### What you should do
A complete response lists each line of the data below that includes the word "Resource".

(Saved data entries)
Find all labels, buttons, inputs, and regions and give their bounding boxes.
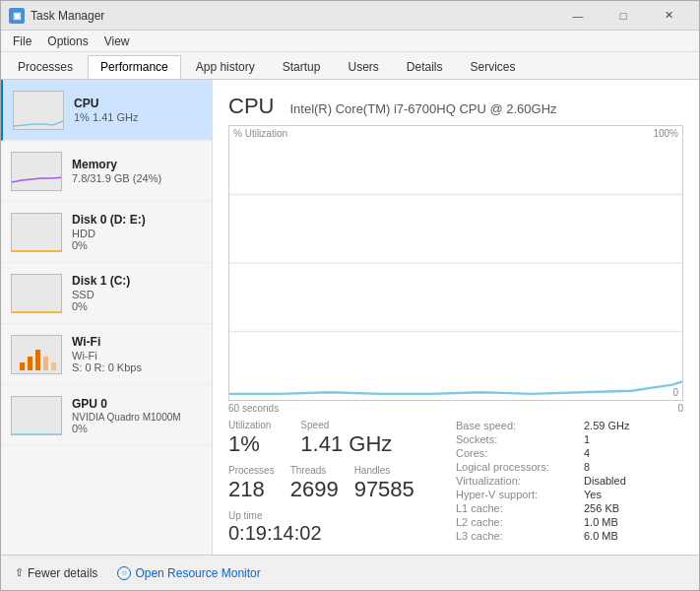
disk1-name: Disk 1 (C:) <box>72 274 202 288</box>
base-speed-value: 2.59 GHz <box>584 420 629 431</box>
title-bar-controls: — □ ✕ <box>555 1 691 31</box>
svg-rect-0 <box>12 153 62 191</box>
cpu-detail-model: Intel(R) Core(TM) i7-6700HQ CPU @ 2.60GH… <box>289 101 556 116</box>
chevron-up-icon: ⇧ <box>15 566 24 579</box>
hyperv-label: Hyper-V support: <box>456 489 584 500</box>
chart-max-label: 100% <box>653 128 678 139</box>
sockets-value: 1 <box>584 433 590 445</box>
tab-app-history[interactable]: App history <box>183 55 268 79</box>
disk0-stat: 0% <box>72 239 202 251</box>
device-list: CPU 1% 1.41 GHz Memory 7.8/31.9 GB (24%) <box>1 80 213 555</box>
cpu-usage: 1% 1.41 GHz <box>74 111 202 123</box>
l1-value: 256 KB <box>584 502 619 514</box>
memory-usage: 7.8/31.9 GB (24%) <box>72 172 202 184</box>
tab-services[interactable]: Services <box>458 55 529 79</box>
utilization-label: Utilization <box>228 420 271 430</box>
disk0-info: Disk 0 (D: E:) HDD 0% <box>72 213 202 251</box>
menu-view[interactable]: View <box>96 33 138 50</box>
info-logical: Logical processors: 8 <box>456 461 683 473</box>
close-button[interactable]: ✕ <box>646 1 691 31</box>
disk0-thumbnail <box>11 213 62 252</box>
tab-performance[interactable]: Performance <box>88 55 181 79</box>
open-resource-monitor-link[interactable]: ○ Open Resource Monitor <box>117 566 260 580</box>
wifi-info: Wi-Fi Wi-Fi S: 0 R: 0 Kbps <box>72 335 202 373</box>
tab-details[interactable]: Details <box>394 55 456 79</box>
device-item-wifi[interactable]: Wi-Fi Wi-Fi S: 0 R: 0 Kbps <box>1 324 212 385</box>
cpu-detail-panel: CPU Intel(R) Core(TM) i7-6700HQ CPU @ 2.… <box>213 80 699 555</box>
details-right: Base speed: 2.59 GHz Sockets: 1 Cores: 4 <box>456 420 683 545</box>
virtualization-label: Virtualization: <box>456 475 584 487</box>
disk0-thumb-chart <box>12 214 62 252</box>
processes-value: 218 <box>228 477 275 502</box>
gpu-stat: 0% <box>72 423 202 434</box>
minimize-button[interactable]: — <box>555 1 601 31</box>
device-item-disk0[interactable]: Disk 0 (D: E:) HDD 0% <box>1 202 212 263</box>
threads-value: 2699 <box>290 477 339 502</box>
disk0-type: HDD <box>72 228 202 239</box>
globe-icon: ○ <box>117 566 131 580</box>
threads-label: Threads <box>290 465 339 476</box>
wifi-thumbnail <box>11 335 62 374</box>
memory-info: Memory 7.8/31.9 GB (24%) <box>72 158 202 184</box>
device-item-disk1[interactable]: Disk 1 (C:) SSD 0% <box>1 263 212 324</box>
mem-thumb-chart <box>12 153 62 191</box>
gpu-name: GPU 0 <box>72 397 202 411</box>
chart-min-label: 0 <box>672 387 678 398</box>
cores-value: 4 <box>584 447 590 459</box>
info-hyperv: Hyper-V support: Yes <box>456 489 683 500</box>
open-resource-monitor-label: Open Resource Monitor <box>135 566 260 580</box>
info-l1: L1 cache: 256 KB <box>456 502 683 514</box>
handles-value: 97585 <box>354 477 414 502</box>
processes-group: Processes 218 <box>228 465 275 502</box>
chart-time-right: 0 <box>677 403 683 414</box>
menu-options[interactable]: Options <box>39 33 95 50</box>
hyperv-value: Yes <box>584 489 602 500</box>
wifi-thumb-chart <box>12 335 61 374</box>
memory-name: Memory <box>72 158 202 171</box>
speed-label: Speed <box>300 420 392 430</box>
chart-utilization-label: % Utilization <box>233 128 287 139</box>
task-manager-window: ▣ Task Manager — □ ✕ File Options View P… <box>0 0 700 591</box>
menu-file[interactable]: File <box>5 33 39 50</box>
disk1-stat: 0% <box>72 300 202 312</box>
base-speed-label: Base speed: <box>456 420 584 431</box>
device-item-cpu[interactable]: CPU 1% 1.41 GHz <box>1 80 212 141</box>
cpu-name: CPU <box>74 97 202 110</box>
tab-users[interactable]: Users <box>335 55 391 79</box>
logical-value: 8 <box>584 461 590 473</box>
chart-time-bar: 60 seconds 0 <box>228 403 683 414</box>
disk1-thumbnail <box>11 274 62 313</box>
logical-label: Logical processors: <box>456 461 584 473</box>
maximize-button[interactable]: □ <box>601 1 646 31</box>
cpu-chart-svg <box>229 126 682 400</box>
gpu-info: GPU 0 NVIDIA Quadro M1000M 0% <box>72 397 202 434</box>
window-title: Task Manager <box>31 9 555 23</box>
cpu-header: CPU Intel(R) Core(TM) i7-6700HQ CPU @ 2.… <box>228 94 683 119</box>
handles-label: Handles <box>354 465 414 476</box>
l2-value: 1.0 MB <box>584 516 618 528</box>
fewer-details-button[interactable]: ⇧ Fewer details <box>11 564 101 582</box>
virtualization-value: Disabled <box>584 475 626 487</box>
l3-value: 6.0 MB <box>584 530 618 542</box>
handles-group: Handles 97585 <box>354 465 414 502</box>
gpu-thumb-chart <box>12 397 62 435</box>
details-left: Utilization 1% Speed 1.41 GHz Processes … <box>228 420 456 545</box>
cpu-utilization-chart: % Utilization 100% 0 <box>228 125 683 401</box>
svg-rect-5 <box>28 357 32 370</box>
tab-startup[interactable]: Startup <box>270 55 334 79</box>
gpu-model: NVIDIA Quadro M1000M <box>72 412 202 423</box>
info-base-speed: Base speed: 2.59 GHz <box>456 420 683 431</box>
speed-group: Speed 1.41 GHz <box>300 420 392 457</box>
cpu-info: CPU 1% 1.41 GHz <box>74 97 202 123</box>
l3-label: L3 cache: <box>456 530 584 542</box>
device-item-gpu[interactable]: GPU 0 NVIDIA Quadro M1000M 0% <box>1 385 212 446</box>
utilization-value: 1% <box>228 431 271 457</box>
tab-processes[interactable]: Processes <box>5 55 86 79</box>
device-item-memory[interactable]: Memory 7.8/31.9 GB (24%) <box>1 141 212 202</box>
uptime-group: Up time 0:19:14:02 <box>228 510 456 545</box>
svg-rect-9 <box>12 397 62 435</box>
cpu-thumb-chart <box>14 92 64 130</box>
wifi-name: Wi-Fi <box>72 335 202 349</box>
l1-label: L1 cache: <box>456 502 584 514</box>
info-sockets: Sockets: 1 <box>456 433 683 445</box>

### Task answer
open-resource-monitor-link[interactable]: ○ Open Resource Monitor <box>117 566 260 580</box>
open-resource-monitor-label: Open Resource Monitor <box>135 566 260 580</box>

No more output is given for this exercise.